What is PBO (polybenzobisoxazole) fiber?

PBO fiber, a high-performance fiber jointly launched by Japan's Toyobo Corporation and the American Dow Chemical Company in 1998, is known as the "King of Fibers." PBO fiber comes in three types: AS, HM, and AS+.

PBO (polybenzobisoxazole) is a fully aromatic rigid rod-shaped polymer. There are no weak bonds in the PBO molecular chain. The conjugated polymer main chain formed between the benzobisoxazole group and the benzene ring will induce the resonance or delocalization effect of the π electrons, thereby promoting the overall stability of the structure.

Synthesis of PBO:

PBO can be synthesized by methods including dehydrochlorination, trimethylsilylation, and complex salts. The terephthalic acid method and terephthaloyl chloride methods are the most commonly used of the dehydrochlorination methods. The terephthalic acid method is currently the most commonly used in industrial production. PBO is synthesized by the polycondensation of 4,6-diaminoresorcinol hydrochloride (DAR) and terephthalic acid (PTA) in polyphosphoric acid (PPA). PBO is a lyotropic liquid-crystalline aromatic heterocyclic polymer. After pretreatment of the spinning solution, dry-jet wet spinning is used to spin the spun fibers. The spun fibers are then stretched, coagulated, washed, and dried to obtain PBO precursor (AS). The precursor is then heat-treated at high temperature under appropriate tension to produce PBO high-modulus fiber (HM).
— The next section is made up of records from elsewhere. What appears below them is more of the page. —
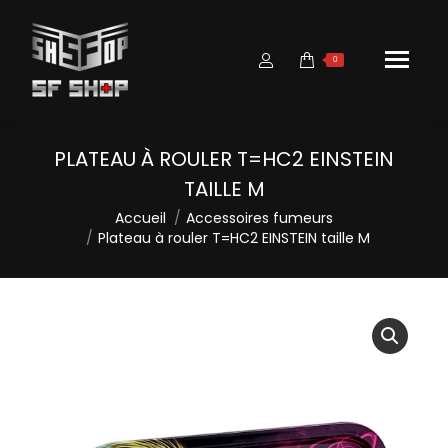
0
PLATEAU À ROULER T=HC2 EINSTEIN
TAILLE M
Vous êtes ici :
Accueil
Accessoires fumeurs
Plateau à rouler T=HC2 EINSTEIN taille M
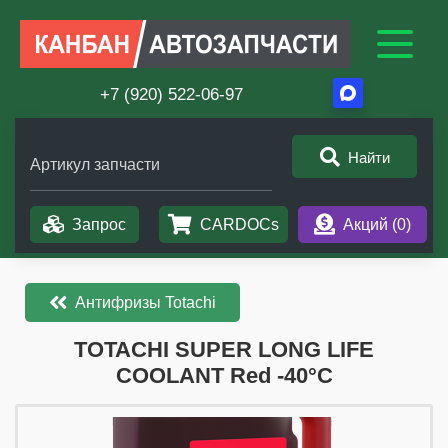
+7 (920) 522-06-97
Найти
Артикул запчасти
Запрос
CARDOCs
Акций (
0
)
Антифризы Totachi
​​​​TOTACHI SUPER LONG LIFE
COOLANT Red -40°C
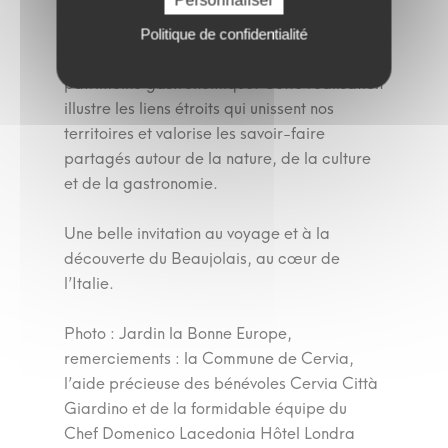
Le parcours se poursuit symboliquement le
long de la Saône, guidant les visiteurs
Politique de confidentialité
jusqu’à Lyon, ville reconnue pour son
patrimoine gastronomique. Cette réalisation
illustre les liens étroits qui unissent nos
territoires et valorise les savoir-faire
partagés autour de la nature, de la culture
et de la gastronomie.
Une belle invitation au voyage et à la
découverte du Beaujolais, au cœur de
l’Italie.
Photo : Jardin la Bonne Europe,
remerciements : la Commune de Cervia,
l’aide précieuse des bénévoles Cervia Città
Giardino et de la formidable équipe du
Chef Domenico Lacedonia Hôtel Londra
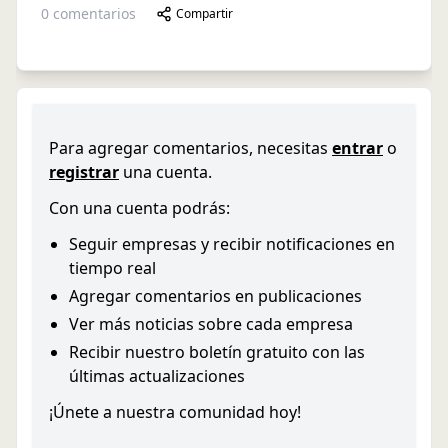
0
comentarios
Compartir
Para agregar comentarios, necesitas
entrar
o
registrar
una cuenta.
Con una cuenta podrás:
Seguir empresas y recibir notificaciones en
tiempo real
Agregar comentarios en publicaciones
Ver más noticias sobre cada empresa
Recibir nuestro boletín gratuito con las
últimas actualizaciones
¡Únete a nuestra comunidad hoy!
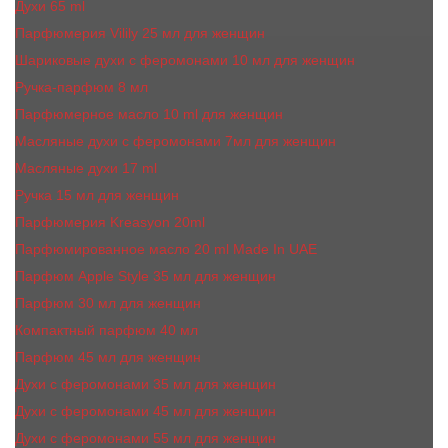
Духи 65 ml
Парфюмерия Vilily 25 мл для женщин
Шариковые духи с феромонами 10 мл для женщин
Ручка-парфюм 8 мл
Парфюмерное масло 10 ml для женщин
Масляные духи c феромонами 7мл для женщин
Масляные духи 17 ml
Ручка 15 мл для женщин
Парфюмерия Kreasyon 20ml
Парфюмированное масло 20 ml Made In UAE
Парфюм Apple Style 35 мл для женщин
Парфюм 30 мл для женщин
Компактный парфюм 40 мл
Парфюм 45 мл для женщин
Духи с феромонами 35 мл для женщин
Духи с феромонами 45 мл для женщин
Духи с феромонами 55 мл для женщин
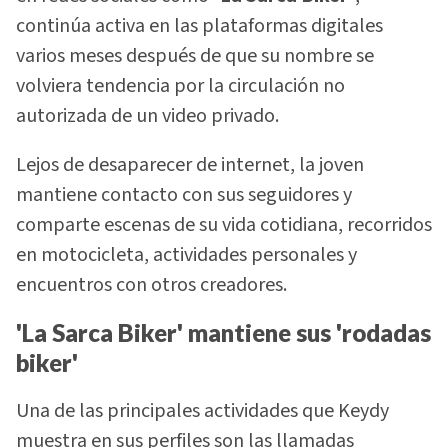
continúa activa en las plataformas digitales
varios meses después de que su nombre se
volviera tendencia por la circulación no
autorizada de un video privado.
Lejos de desaparecer de internet, la joven
mantiene contacto con sus seguidores y
comparte escenas de su vida cotidiana, recorridos
en motocicleta, actividades personales y
encuentros con otros creadores.
'La Sarca Biker' mantiene sus 'rodadas
biker'
Una de las principales actividades que Keydy
muestra en sus perfiles son las llamadas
Performance Characteristics:

PBO molecular chains are fully extended within the fiber and highly oriented along the axial direction. The molecules exhibit a high degree of conjugation, which imparts greater rigidity to the chains, ultimately resulting in exceptional tensile strength and modulus. The compressive strength of PBO fibers is less than 200 MPa. The lack of significant hydrogen bonding between the molecular chains makes them unstable under pressure, leading to kinking and subsequent fiber splitting and fibrillation. This contributes to their low compressive strength, which limits their application in structural composite materials. Due to the rigidity of the PBO fibers and the highly regular arrangement of their molecular chains, they possess excellent chemical resistance. Organic media have little effect on their strength, while strong alkaline solutions have limited impact. However, strong acids, particularly sulfuric acid, significantly affect their strength, not only reducing their strength but also increasing their dispersibility, likely due to their solubility in protic acids. PBO fibers are, to date, the most heat-resistant organic fibers, primarily due to their high rigidity and aromatic properties. In addition, it has better wear resistance, shear resistance and fatigue resistance than aramid.